Люди стали постепенно выходить из-за деревьев. Их было с дюжину, одетых в лохмотья и вооруженных кирками, вилами и косами. Это были ам-хаарец – людишки, как их презрительно называли остальные иудеи. Они происходили из самаритян, которые, как считалось, осквернили свой род, смешиваясь с ассирийскими захватчиками.
– Мясо, которое ты предлагаешь, наше, – враждебно, хриплым голосом проворчал вожак. – Это – наш лес, наши горы.
В Самарии было столько бандитов с большой дороги, что паломники, отправлявшиеся в Иерусалим, обычно обходили эти земли стороной, что удваивало время в пути.
– Может быть, это и ваше мясо, – ответила Фарах, – но боги поместили его на нашем пути, а не на вашем.
Главарь бандитов, увидев у нее на лбу вытатуированную букву «К», спросил:
– О каких богах ты говоришь, рабыня?
– О тех, которые меня освободили. Я больше не рабыня.
– В таком случае я предоставлю тебе возможность отблагодарить их.
И он стал приближаться к ней, позвякивая топором о серп. Давид и Лонгин приняли более угрожающий вид.
– Вы идете к своей смерти, друзья! – заявил Лонгин, размахивая мечами. – И ради чего все это? Чтобы обглодать кости?
Главарь бандитов плюнул в его сторону:
– Ты что, римлянин, думаешь, эти твои зубочистки помешают мне выпустить из тебя кишки?
– Никто не убьет меня, не представившись, – продолжила Фарах, беспечно направляясь к главарю этих бродяг.
– Не отходи от нас, Фарах! – крикнул Давид, держа на прицеле кого-то из окружавших их.

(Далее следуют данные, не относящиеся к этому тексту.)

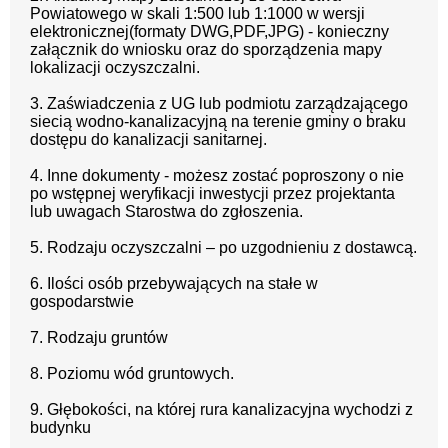
Powiatowego w skali 1:500 lub 1:1000 w wersji
elektronicznej(formaty DWG,PDF,JPG) - konieczny
załącznik do wniosku oraz do sporządzenia mapy
lokalizacji oczyszczalni.
3. Zaświadczenia z UG lub podmiotu zarządzającego
siecią wodno-kanalizacyjną na terenie gminy o braku
dostępu do kanalizacji sanitarnej.
4. Inne dokumenty - możesz zostać poproszony o nie
po wstępnej weryfikacji inwestycji przez projektanta
lub uwagach Starostwa do zgłoszenia.
5. Rodzaju oczyszczalni – po uzgodnieniu z dostawcą.
6. Ilości osób przebywających na stałe w
gospodarstwie
7. Rodzaju gruntów
8. Poziomu wód gruntowych.
9. Głębokości, na której rura kanalizacyjna wychodzi z
budynku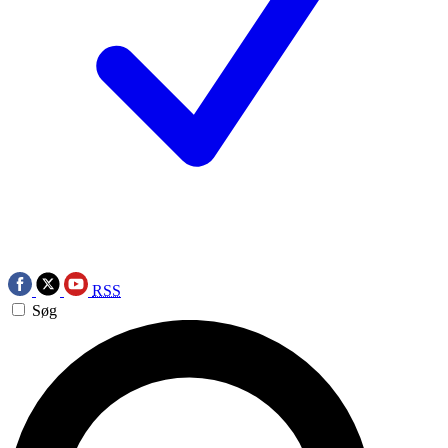
RSS
Søg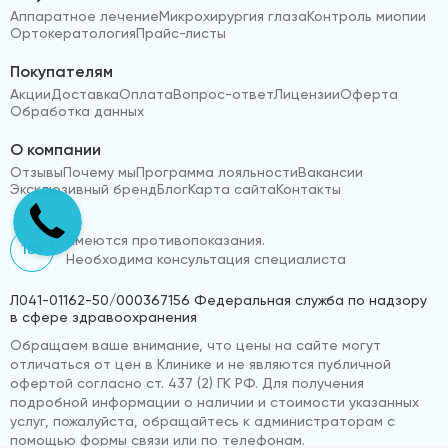
Аппаратное лечение
Микрохирургия глаза
Контроль миопии
Ортокератология
Прайс-листы
Покупателям
Акции
Доставка
Оплата
Вопрос-ответ
Лицензии
Оферта
Обработка данных
О компании
Отзывы
Почему мы
Программа лояльности
Вакансии
Эксклюзивный бренд
Блог
Карта сайта
Контакты
Имеются противопоказания.
18+
Необходима консультация специалиста
Л041-01162-50/000367156 Федеральная служба по надзору
в сфере здравоохранения
Обращаем ваше внимание, что цены на сайте могут
отличаться от цен в Клинике и не являются публичной
офертой согласно ст. 437 (2) ГК РФ. Для получения
подробной информации о наличии и стоимости указанных
услуг, пожалуйста, обращайтесь к администраторам с
помощью формы связи или по телефонам.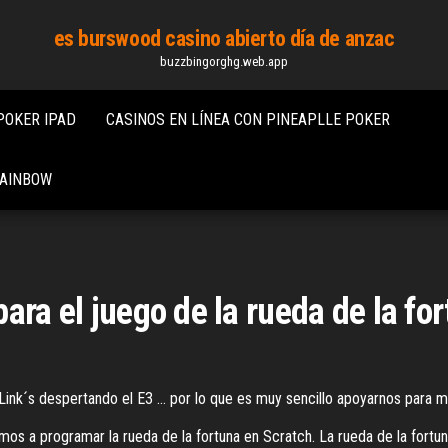
es burswood casino abierto día de anzac
buzzbingorghg.web.app
POKER IPAD
CASINOS EN LÍNEA CON PINEAPLLE POKER
RAINBOW
ara el juego de la rueda de la fo
Link´s despertando el E3 ... por lo que es muy sencillo apoyarnos para man
mos a programar la rueda de la fortuna en Scratch. La rueda de la fort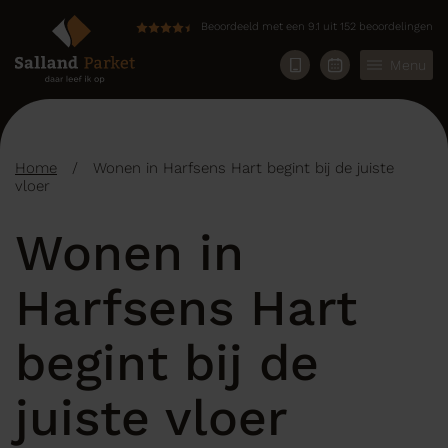
Beoordeeld met een 9.1 uit 152 beoordelingen
Menu
Home
/
Wonen in Harfsens Hart begint bij de juiste
vloer
Wonen in
Harfsens Hart
begint bij de
juiste vloer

Лицо главаря скривилось в отвратительной ухмылке, обнажая гнилые зубы. Его ошеломила дерзость этой девчонки.
– Меня зовут Юлиан, сын Сабара, – сообщил он своим хриплым голосом.
– А меня зовут Фарах, – ответила она, – я – дочь Фарука Ден Намака, караванщика.
– Какой смертью ты хочешь умереть, дочь Фарука Ден Намака?
– Желательно в ванне, наполненной ослиным молоком и лепестками роз, а еще с твердым членом во мне.